Lena has 9 stickers. Mia has 6 stickers. How many MORE stickers does Lena have than Mia?
A3, found by subtracting: 9 − 6 = 3
B15, found by adding: 9 + 6 = 15
CYou cannot subtract here — nothing is being taken away
D6, because Mia's amount is the answer
Even though nothing is physically removed, subtraction works for comparison problems. The question asks for the gap between two quantities: 9 − 6 = 3. Option C reflects the most common misconception — that subtraction only means 'take away.' Subtraction also describes comparison (how many more?) and missing part.
Question 2 Multiple Choice
If you know that 4 + 3 = 7, which subtraction fact can you figure out without counting?
A7 − 3 = 4
B4 − 3 = 1
C7 − 2 = 5
DYou must count to find subtraction facts
Addition and subtraction are inverse operations. The fact family for 3, 4, and 7 includes 3+4=7, 4+3=7, 7−3=4, and 7−4=3. Knowing an addition fact immediately gives you two related subtraction facts — no counting needed. This is the power of part-part-whole thinking.
Question 3 True / False
7 − 4 = 3 and 3 + 4 = 7 are part of the same fact family.
TTrue
FFalse
Answer: True
A fact family shares the same three numbers and shows how addition and subtraction relate. The numbers 3, 4, and 7 form a family: 3+4=7, 4+3=7, 7−3=4, and 7−4=3. All four equations describe the same part-part-whole relationship from different angles.
Question 4 True / False
Subtraction can mainly be used when something is physically taken away.
TTrue
FFalse
Answer: False
Subtraction has three distinct meanings: take-away (start with 7, remove 3), comparison (how many more?), and missing part (whole is 7, one part is 3, find the other).
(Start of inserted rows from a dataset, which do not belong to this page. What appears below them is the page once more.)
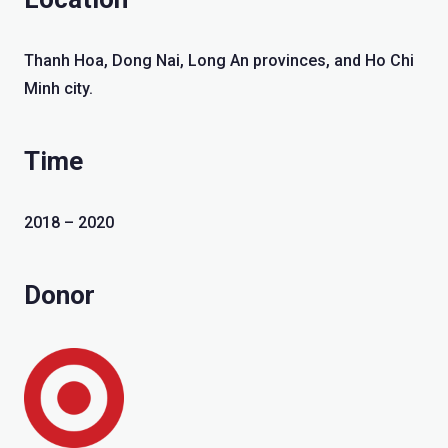
Thanh Hoa, Dong Nai, Long An provinces, and Ho Chi
Minh city.
Time
2018 – 2020
Donor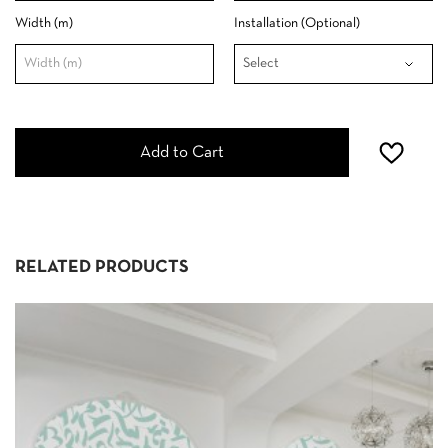
Width (m)
Installation (Optional)
Add to Cart
RELATED PRODUCTS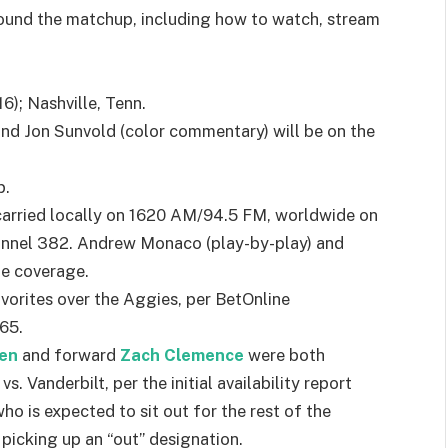
 around the matchup, including how to watch, stream
); Nashville, Tenn.
nd Jon Sunvold (color commentary) will be on the
p.
carried locally on 1620 AM/94.5 FM, worldwide on
annel 382. Andrew Monaco (play-by-play) and
de coverage.
orites over the Aggies, per BetOnline
65.
fen
and forward
Zach Clemence
were both
 Vanderbilt, per the initial availability report
who is expected to sit out for the rest of the
, picking up an “out” designation.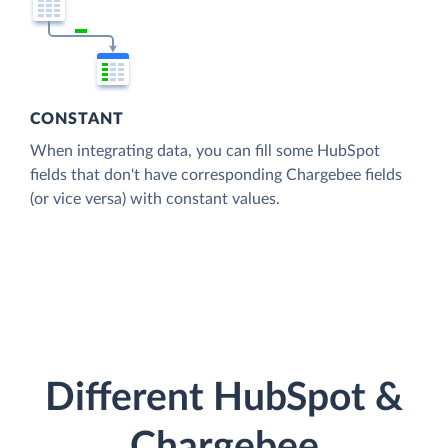
CONSTANT
When integrating data, you can fill some HubSpot
fields that don't have corresponding Chargebee fields
(or vice versa) with constant values.
Different HubSpot &
Chargebee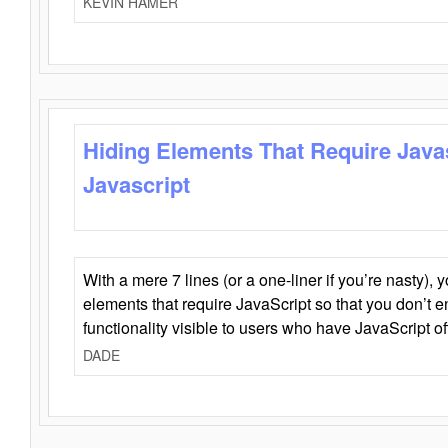
KEVIN HAMER
Hiding Elements That Require Java
Javascript
With a mere 7 lines (or a one-liner if you’re nasty), 
elements that require JavaScript so that you don’t 
functionality visible to users who have JavaScript of
DADE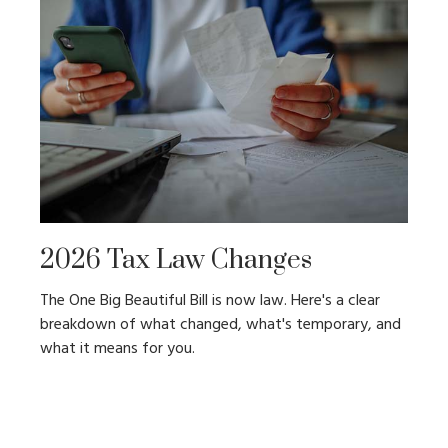
2026 Tax Law Changes
The One Big Beautiful Bill is now law. Here's a clear
breakdown of what changed, what's temporary, and
what it means for you.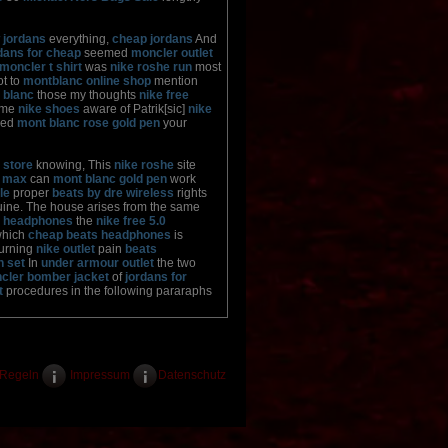
 jordans
everything,
cheap jordans
And
dans for cheap
seemed
moncler outlet
moncler t shirt
was
nike roshe run
most
t to
montblanc online shop
mention
 blanc
those my thoughts
nike free
ame
nike shoes
aware of Patrik[sic]
nike
ved
mont blanc rose gold pen
your
 store
knowing, This
nike roshe
site
r max
can
mont blanc gold pen
work
le
proper
beats by dre wireless
rights
ine. The house arises from the same
s headphones
the
nike free 5.0
which
cheap beats headphones
is
urning
nike outlet
pain
beats
n set
In
under armour outlet
the two
cler bomber jacket
of
jordans for
t
procedures in the following pararaphs
Regeln
Impressum
Datenschutz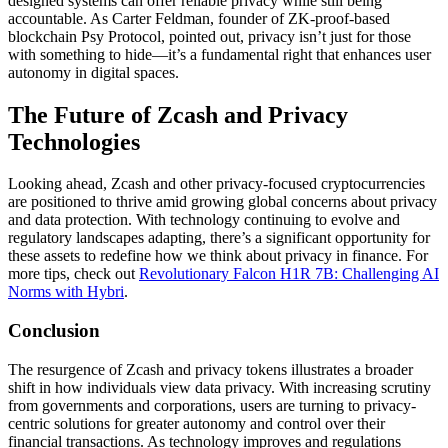
designed systems can offer reliable privacy while still being
accountable. As Carter Feldman, founder of ZK-proof-based
blockchain Psy Protocol, pointed out, privacy isn’t just for those
with something to hide—it’s a fundamental right that enhances user
autonomy in digital spaces.
The Future of Zcash and Privacy
Technologies
Looking ahead, Zcash and other privacy-focused cryptocurrencies
are positioned to thrive amid growing global concerns about privacy
and data protection. With technology continuing to evolve and
regulatory landscapes adapting, there’s a significant opportunity for
these assets to redefine how we think about privacy in finance. For
more tips, check out
Revolutionary Falcon H1R 7B: Challenging AI
Norms with Hybri
.
Conclusion
The resurgence of Zcash and privacy tokens illustrates a broader
shift in how individuals view data privacy. With increasing scrutiny
from governments and corporations, users are turning to privacy-
centric solutions for greater autonomy and control over their
financial transactions. As technology improves and regulations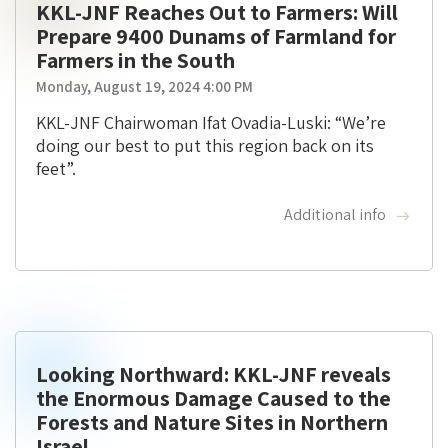
KKL-JNF Reaches Out to Farmers: Will
Prepare 9400 Dunams of Farmland for
Farmers in the South
Monday, August 19, 2024 4:00 PM
KKL-JNF Chairwoman Ifat Ovadia-Luski: “We’re
doing our best to put this region back on its
feet”.
Additional info
Looking Northward: KKL-JNF reveals
the Enormous Damage Caused to the
Forests and Nature Sites in Northern
Israel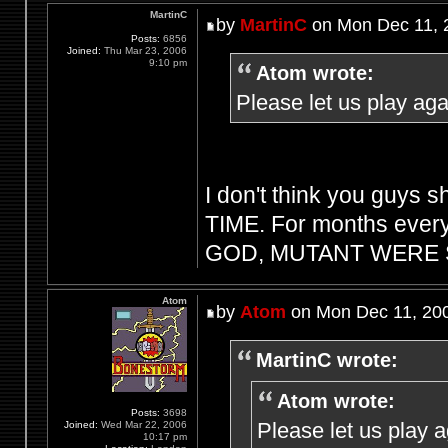
MartinC
by
MartinC
on Mon Dec 11, 
Posts:
6856
Joined:
Thu Mar 23, 2006
9:10 pm
Atom wrote:
Please let us play aga
I don't think you guys s
TIME. For months every
GOD, MUTANT WERE S
Atom
by
Atom
on Mon Dec 11, 20
MartinC wrote:
Atom wrote:
Posts:
3698
Please let us play 
Joined:
Wed Mar 22, 2006
10:17 pm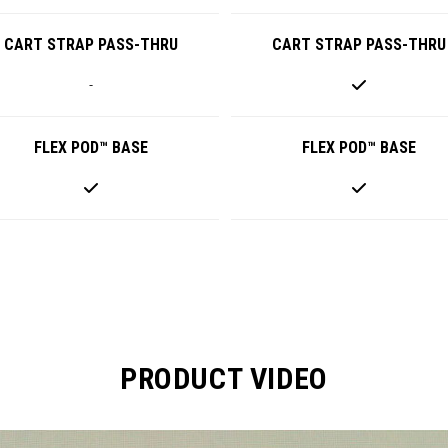
CART STRAP PASS-THRU
CART STRAP PASS-THRU
-
FLEX POD™ BASE
FLEX POD™ BASE
PRODUCT VIDEO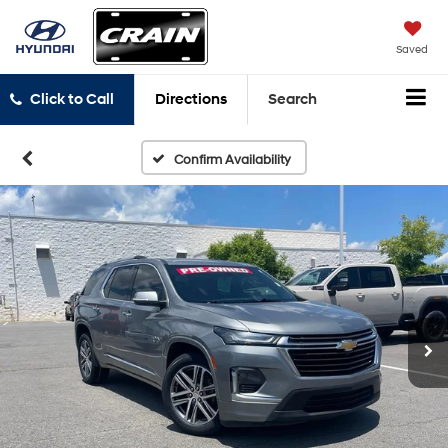
Saved
Click to Call
Directions
Search
Confirm Availability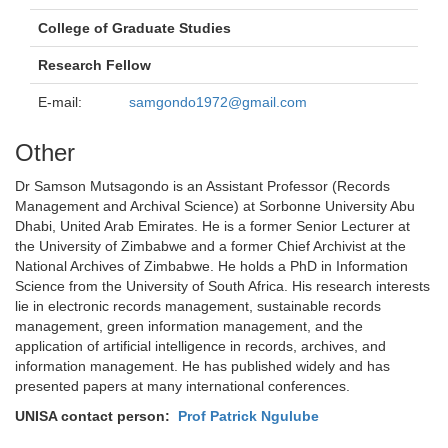
College of Graduate Studies
Research Fellow
E-mail:
samgondo1972@gmail.com
Other
Dr Samson Mutsagondo is an Assistant Professor (Records
Management and Archival Science) at Sorbonne University Abu
Dhabi, United Arab Emirates. He is a former Senior Lecturer at
the University of Zimbabwe and a former Chief Archivist at the
National Archives of Zimbabwe. He holds a PhD in Information
Science from the University of South Africa. His research interests
lie in electronic records management, sustainable records
management, green information management, and the
application of artificial intelligence in records, archives, and
information management. He has published widely and has
presented papers at many international conferences.
UNISA contact person:
Prof Patrick Ngulube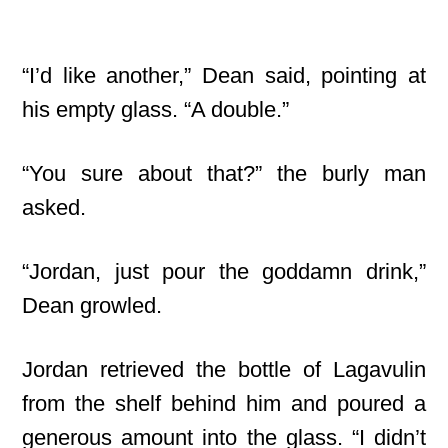
“I’d like another,” Dean said, pointing at
his empty glass. “A double.”
“You sure about that?” the burly man
asked.
“Jordan, just pour the goddamn drink,”
Dean growled.
Jordan retrieved the bottle of Lagavulin
from the shelf behind him and poured a
generous amount into the glass. “I didn’t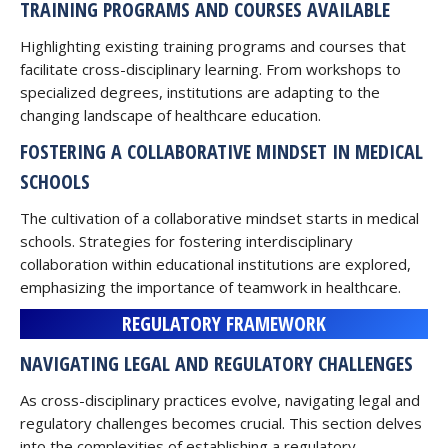
TRAINING PROGRAMS AND COURSES AVAILABLE
Highlighting existing training programs and courses that
facilitate cross-disciplinary learning. From workshops to
specialized degrees, institutions are adapting to the
changing landscape of healthcare education.
FOSTERING A COLLABORATIVE MINDSET IN MEDICAL
SCHOOLS
The cultivation of a collaborative mindset starts in medical
schools. Strategies for fostering interdisciplinary
collaboration within educational institutions are explored,
emphasizing the importance of teamwork in healthcare.
REGULATORY FRAMEWORK
NAVIGATING LEGAL AND REGULATORY CHALLENGES
As cross-disciplinary practices evolve, navigating legal and
regulatory challenges becomes crucial. This section delves
into the complexities of establishing a regulatory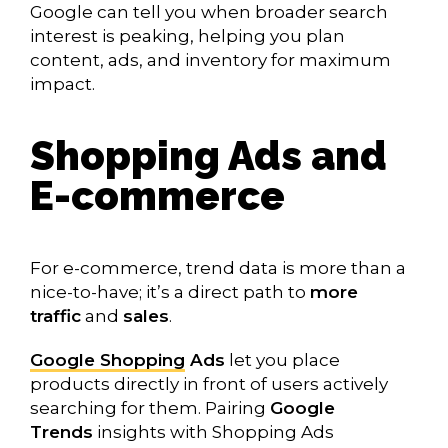
Google can tell you when broader search
interest is peaking, helping you plan
content, ads, and inventory for maximum
impact.
Shopping Ads and
E-commerce
For e-commerce, trend data is more than a
nice-to-have; it’s a direct path to
more
traffic
and
sales
.
Google Shopping
Ads
let you place
products directly in front of users actively
searching for them. Pairing
Google
Trends
insights with Shopping Ads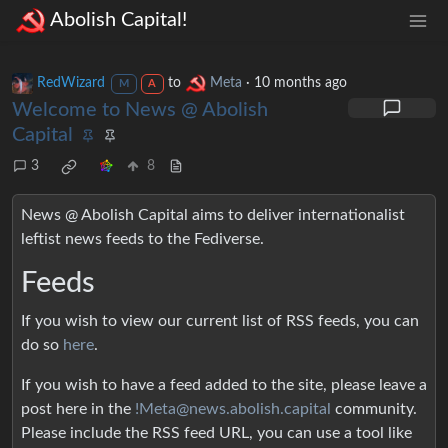
Abolish Capital!
RedWizard
to
Meta
·
10 months ago
M
A
Welcome to News @ Abolish
Capital
3
8
News @ Abolish Capital aims to deliver internationalist
leftist news feeds to the Fediverse.
Feeds
If you wish to view our current list of RSS feeds, you can
do so
here
.
If you wish to have a feed added to the site, please leave a
post here in the
!Meta@news.abolish.capital
community.
Please include the RSS feed URL, you can use a tool like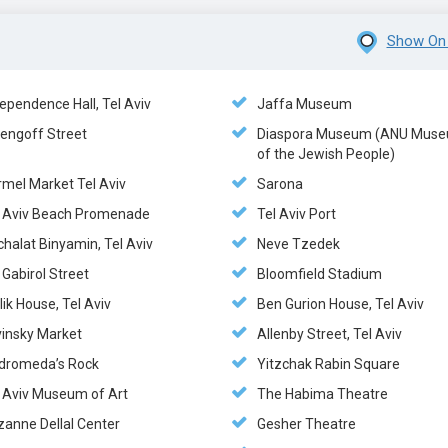
Show On
ependence Hall, Tel Aviv
Jaffa Museum
zengoff Street
Diaspora Museum (ANU Mus
of the Jewish People)
rmel Market Tel Aviv
Sarona
l Aviv Beach Promenade
Tel Aviv Port
halat Binyamin, Tel Aviv
Neve Tzedek
 Gabirol Street
Bloomfield Stadium
lik House, Tel Aviv
Ben Gurion House, Tel Aviv
vinsky Market
Allenby Street, Tel Aviv
dromeda’s Rock
Yitzchak Rabin Square
l Aviv Museum of Art
The Habima Theatre
zanne Dellal Center
Gesher Theatre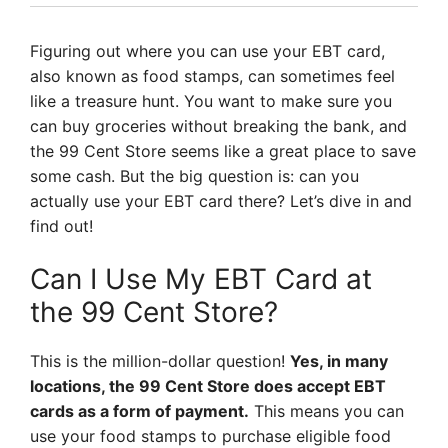
Figuring out where you can use your EBT card,
also known as food stamps, can sometimes feel
like a treasure hunt. You want to make sure you
can buy groceries without breaking the bank, and
the 99 Cent Store seems like a great place to save
some cash. But the big question is: can you
actually use your EBT card there? Let’s dive in and
find out!
Can I Use My EBT Card at
the 99 Cent Store?
This is the million-dollar question!
Yes, in many
locations, the 99 Cent Store does accept EBT
cards as a form of payment.
This means you can
use your food stamps to purchase eligible food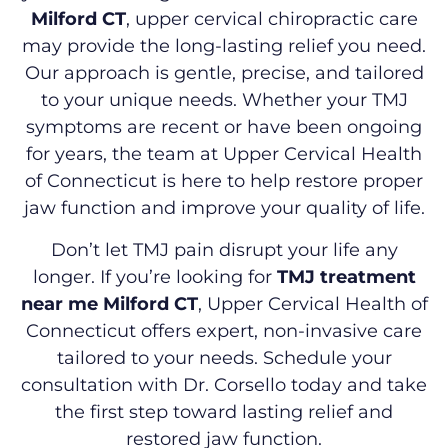
Milford CT
, upper cervical chiropractic care
may provide the long-lasting relief you need.
Our approach is gentle, precise, and tailored
to your unique needs. Whether your TMJ
symptoms are recent or have been ongoing
for years, the team at Upper Cervical Health
of Connecticut is here to help restore proper
jaw function and improve your quality of life.
Don’t let TMJ pain disrupt your life any
longer. If you’re looking for
TMJ treatment
near me Milford CT
, Upper Cervical Health of
Connecticut offers expert, non-invasive care
tailored to your needs. Schedule your
consultation with Dr. Corsello today and take
the first step toward lasting relief and
restored jaw function.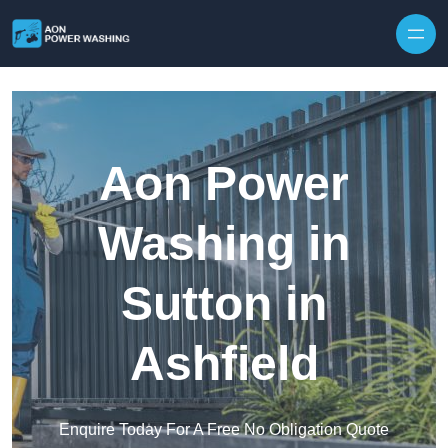
Skip to content
Aon Power
Washing in
Sutton in
Ashfield
Enquire Today For A Free No Obligation Quote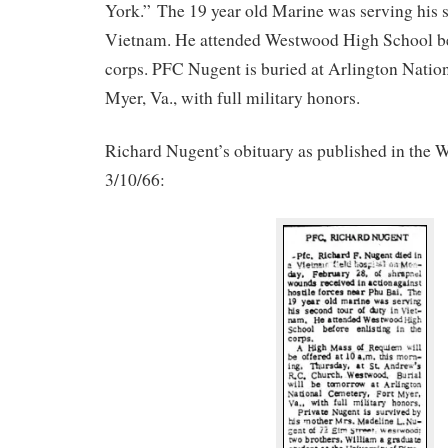
York.” The 19 year old Marine was serving his s
Vietnam. He attended Westwood High School bef
corps. PFC Nugent is buried at Arlington Natio
Myer, Va., with full military honors.
Richard Nugent’s obituary as published in the
3/10/66: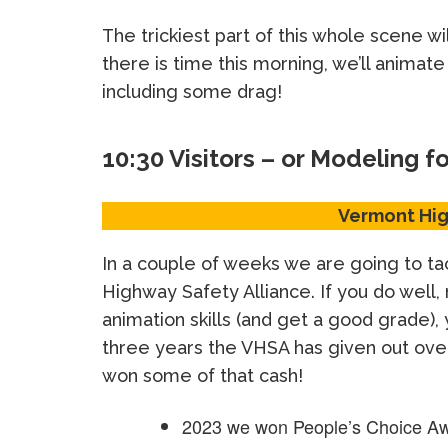
The trickiest part of this whole scene wil
there is time this morning, we’ll animat
including some drag!
10:30 Visitors – or Modeling f
Vermont Hig
In a couple of weeks we are going to ta
Highway Safety Alliance. If you do well,
animation skills (and get a good grade)
three years the VHSA has given out ov
won some of that cash!
2023 we won People’s Choice Aw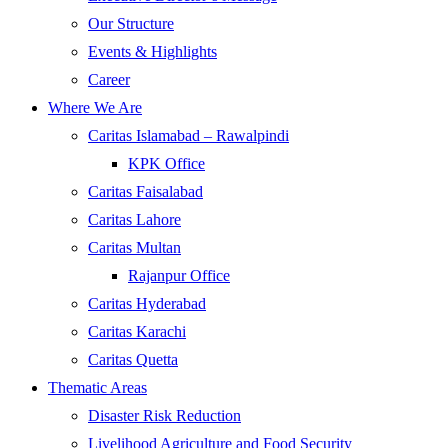
Our Structure
Events & Highlights
Career
Where We Are
Caritas Islamabad – Rawalpindi
KPK Office
Caritas Faisalabad
Caritas Lahore
Caritas Multan
Rajanpur Office
Caritas Hyderabad
Caritas Karachi
Caritas Quetta
Thematic Areas
Disaster Risk Reduction
Livelihood Agriculture and Food Security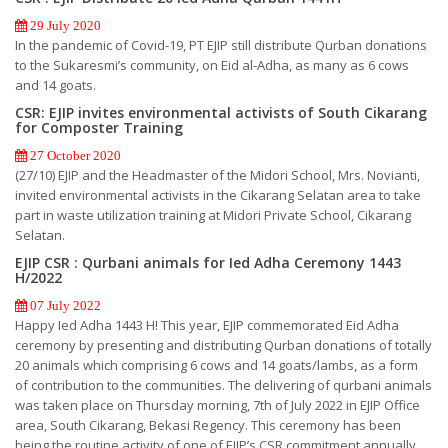
29 July 2020
In the pandemic of Covid-19, PT EJIP still distribute Qurban donations
to the Sukaresmi’s community, on Eid al-Adha, as many as 6 cows
and 14 goats.
CSR: EJIP invites environmental activists of South Cikarang
for Composter Training
27 October 2020
(27/10) EJIP and the Headmaster of the Midori School, Mrs. Novianti,
invited environmental activists in the Cikarang Selatan area to take
part in waste utilization training at Midori Private School, Cikarang
Selatan.
EJIP CSR : Qurbani animals for Ied Adha Ceremony 1443
H/2022
07 July 2022
Happy Ied Adha 1443 H! This year, EJIP commemorated Eid Adha
ceremony by presenting and distributing Qurban donations of totally
20 animals which comprising 6 cows and 14 goats/lambs, as a form
of contribution to the communities. The delivering of qurbani animals
was taken place on Thursday morning, 7th of July 2022 in EJIP Office
area, South Cikarang, Bekasi Regency. This ceremony has been
being the routine activity of one of EJIP’s CSR commitment annually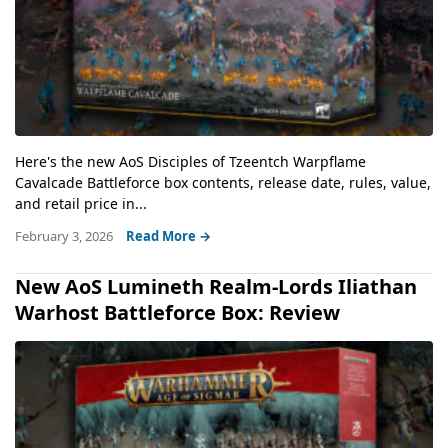
Here's the new AoS Disciples of Tzeentch Warpflame
Cavalcade Battleforce box contents, release date, rules, value,
and retail price in...
February 3, 2026
Read More →
New AoS Lumineth Realm-Lords Iliathan
Warhost Battleforce Box: Review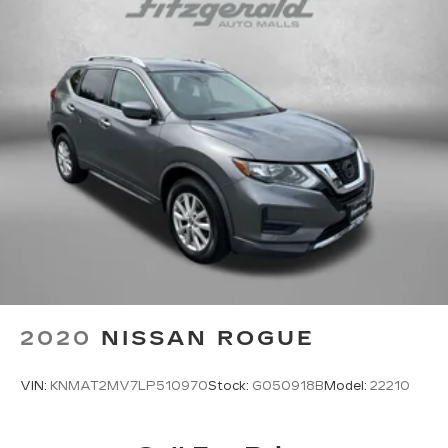
2020
NISSAN ROGUE
VIN:
KNMAT2MV7LP510970
Stock:
G050918B
Model:
22210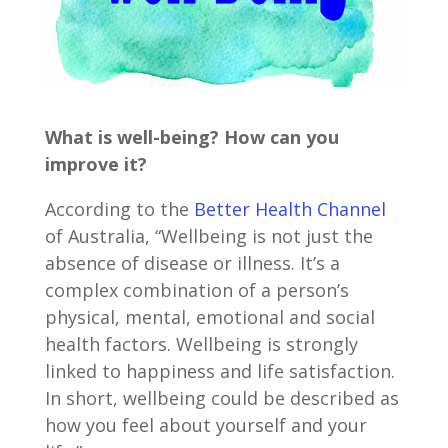
What is well-being? How can you
improve it?
According to the
Better Health Channel
of Australia, “Wellbeing is not just the
absence of disease or illness. It’s a
complex combination of a person’s
physical, mental, emotional and social
health factors. Wellbeing is strongly
linked to happiness and life satisfaction.
In short, wellbeing could be described as
how you feel about yourself and your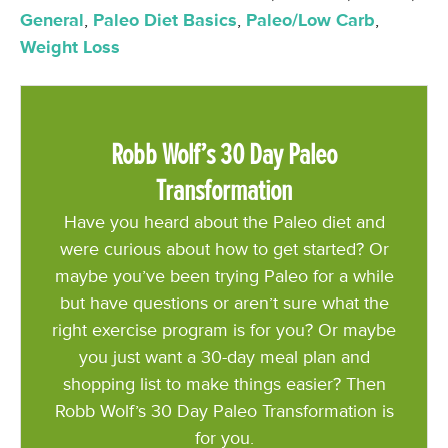
General
,
Paleo Diet Basics
,
Paleo/Low Carb
,
Weight Loss
Robb Wolf’s 30 Day Paleo
Transformation
Have you heard about the Paleo diet and
were curious about how to get started? Or
maybe you’ve been trying Paleo for a while
but have questions or aren’t sure what the
right exercise program is for you? Or maybe
you just want a 30-day meal plan and
shopping list to make things easier? Then
Robb Wolf’s 30 Day Paleo Transformation is
for you.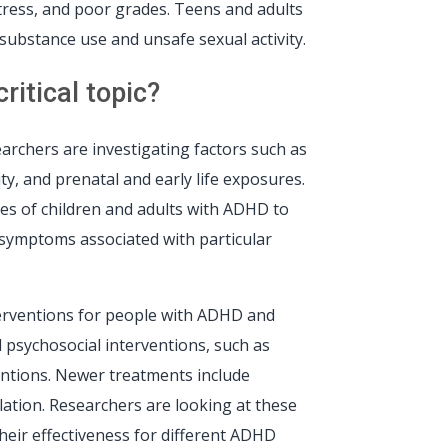
stress, and poor grades. Teens and adults
substance use and unsafe sexual activity.
itical topic?
rchers are investigating factors such as
y, and prenatal and early life exposures.
es of children and adults with ADHD to
g symptoms associated with particular
terventions for people with ADHD and
 psychosocial interventions, such as
ventions. Newer treatments include
ation. Researchers are looking at these
eir effectiveness for different ADHD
All three produce subtraction equations. 'Taking away' only describes the first type, which is why relying on it alone causes errors on comparison and missing-part problems.
Question 5 Short Answer
Why can knowing an addition fact help you solve a subtraction problem?
Think about your answer, then reveal below.
Model answer: Because addition and subtraction are inverse operations — they undo each other. If you know 5 + 3 = 8, you automatically know 8 − 3 = 5 and 8 − 5 = 3. The same three numbers describe the same part-part-whole relationship, just expressed as addition or subtraction.
This is the core insight behind fact families. Rather than treating addition and subtraction as separate topics, understanding them as two ways of describing the same relationship between a whole and its parts makes both operations stronger. When stuck on a subtraction fact, asking 'what do I add to get back to the start?' converts it to a known addition fact.